View Full Version : GfK: Are hybrids key to the future?

April 20th, 2013, 21:32
As the mobile computing market continues to grow, GfK Account Executive Robyn Tovey takes a look at how hybrid devices and ultrathin computers could possibly pose a threat to notebooks.
Following a spike in December 2012 which saw almost three times as many media tablets* sold in the UK Retail Channels as traditional notebooks, January 2013 sales were down 63 per cent January on January.
Due to the launch of several high profile 7-inch devices at relatively affordable price points in Q4 2012, we witnessed a surge in sales for these portable computing devices, making them the key gifting product for Christmas 2012.

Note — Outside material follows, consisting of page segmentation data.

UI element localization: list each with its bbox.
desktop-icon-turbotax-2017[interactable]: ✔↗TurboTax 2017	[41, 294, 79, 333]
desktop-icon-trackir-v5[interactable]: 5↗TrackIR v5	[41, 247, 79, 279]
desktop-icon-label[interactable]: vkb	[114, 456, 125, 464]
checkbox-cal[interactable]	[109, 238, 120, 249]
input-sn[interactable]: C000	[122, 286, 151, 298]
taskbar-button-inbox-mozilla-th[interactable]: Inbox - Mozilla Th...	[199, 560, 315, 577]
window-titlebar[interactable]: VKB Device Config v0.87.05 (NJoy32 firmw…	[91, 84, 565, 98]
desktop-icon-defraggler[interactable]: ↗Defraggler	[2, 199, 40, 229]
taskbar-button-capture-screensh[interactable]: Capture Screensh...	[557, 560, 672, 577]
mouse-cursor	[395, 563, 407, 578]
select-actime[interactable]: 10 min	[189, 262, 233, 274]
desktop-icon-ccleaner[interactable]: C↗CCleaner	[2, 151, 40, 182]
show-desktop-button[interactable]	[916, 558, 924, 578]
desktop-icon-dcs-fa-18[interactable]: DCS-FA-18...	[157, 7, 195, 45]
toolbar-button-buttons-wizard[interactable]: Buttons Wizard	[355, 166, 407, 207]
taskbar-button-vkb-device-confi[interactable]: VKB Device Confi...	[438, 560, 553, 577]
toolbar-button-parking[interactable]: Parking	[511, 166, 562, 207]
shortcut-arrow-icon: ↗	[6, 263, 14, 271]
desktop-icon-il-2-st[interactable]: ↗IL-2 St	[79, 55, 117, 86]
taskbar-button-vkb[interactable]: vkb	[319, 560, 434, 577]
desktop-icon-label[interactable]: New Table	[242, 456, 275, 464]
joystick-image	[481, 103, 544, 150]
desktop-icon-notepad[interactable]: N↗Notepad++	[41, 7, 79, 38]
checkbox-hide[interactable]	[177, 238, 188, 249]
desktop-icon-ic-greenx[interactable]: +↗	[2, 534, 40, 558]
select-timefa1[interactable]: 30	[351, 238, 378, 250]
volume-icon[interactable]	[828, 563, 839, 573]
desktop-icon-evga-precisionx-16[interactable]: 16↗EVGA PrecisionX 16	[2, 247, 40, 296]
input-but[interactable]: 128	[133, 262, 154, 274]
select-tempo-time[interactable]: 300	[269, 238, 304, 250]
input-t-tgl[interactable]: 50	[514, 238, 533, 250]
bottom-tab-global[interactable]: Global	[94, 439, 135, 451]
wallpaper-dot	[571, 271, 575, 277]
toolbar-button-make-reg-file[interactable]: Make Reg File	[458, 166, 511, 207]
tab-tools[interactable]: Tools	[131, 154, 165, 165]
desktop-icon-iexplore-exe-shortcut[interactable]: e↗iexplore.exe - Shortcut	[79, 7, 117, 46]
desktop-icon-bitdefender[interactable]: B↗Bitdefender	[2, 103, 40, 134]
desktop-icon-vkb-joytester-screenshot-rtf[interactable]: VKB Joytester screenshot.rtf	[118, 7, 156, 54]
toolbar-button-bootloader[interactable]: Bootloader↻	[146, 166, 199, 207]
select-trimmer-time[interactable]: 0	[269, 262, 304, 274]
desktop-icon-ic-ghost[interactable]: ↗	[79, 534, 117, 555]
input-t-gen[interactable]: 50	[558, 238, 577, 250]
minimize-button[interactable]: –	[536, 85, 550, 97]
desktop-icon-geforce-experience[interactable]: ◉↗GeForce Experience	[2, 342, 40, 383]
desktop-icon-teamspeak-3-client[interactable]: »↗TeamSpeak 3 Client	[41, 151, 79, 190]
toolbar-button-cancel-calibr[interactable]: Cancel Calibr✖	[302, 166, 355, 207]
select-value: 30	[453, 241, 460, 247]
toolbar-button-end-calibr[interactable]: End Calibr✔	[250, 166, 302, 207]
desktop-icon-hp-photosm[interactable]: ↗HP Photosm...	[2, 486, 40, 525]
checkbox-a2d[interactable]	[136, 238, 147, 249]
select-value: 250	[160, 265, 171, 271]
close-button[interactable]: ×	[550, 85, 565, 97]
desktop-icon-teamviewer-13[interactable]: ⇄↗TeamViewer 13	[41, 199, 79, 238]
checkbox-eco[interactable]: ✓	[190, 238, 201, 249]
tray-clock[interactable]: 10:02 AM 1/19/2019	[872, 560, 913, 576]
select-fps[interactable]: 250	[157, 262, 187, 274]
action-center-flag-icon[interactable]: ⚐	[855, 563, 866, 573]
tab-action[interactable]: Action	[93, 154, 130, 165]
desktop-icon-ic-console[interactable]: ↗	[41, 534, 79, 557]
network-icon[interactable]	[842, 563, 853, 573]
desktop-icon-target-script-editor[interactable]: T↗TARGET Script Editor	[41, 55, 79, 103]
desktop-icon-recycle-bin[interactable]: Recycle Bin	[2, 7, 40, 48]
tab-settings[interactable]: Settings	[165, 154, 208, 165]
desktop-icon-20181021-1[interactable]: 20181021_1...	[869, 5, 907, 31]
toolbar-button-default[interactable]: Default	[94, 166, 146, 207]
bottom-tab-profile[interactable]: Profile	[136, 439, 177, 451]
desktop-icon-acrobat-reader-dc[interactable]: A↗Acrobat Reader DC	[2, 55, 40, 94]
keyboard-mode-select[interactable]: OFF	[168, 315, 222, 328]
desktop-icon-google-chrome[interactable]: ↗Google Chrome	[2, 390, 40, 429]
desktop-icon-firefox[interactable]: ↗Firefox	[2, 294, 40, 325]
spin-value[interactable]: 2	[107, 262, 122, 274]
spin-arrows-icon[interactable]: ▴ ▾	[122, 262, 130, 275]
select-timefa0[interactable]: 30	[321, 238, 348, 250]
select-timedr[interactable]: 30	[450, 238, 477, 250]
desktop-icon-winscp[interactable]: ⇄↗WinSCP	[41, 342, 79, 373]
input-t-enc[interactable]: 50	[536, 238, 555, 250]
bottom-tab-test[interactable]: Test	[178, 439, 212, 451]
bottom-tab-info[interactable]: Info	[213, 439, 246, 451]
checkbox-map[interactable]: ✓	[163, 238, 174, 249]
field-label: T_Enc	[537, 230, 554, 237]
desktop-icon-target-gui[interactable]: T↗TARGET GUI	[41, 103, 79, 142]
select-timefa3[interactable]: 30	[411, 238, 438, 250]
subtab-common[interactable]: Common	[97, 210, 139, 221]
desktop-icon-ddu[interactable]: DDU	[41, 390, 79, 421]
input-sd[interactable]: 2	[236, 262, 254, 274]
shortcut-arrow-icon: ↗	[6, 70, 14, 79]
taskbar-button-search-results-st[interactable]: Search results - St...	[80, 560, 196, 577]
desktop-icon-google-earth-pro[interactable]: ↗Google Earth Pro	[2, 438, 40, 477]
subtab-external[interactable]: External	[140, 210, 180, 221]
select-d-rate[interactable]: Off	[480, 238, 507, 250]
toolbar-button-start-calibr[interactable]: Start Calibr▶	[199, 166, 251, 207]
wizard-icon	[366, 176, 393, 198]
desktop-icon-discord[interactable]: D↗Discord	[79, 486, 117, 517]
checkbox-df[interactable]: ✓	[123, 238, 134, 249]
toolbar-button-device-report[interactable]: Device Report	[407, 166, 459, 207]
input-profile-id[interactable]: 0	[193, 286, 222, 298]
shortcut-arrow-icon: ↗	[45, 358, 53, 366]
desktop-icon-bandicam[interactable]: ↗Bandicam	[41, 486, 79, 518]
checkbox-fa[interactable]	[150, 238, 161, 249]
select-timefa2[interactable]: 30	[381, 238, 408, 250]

However, as we moved into January 2013 and the gifting activity slowed down, the sales of these devices also began to subside. The threefold difference between notebooks and media tablet sales was scaled down to almost a similar level of sales volume.
Although the market has slowed down in comparison to December 2012, it is still growing in excess of 200 per cent in volume terms, year-on-year. The ASP (average selling price) which is down 29 per cent in comparison to January 2012, has also had an impact on sales value. However, even when taking that into consideration the market has grown in excess of 100 per cent in value terms, year-on-year.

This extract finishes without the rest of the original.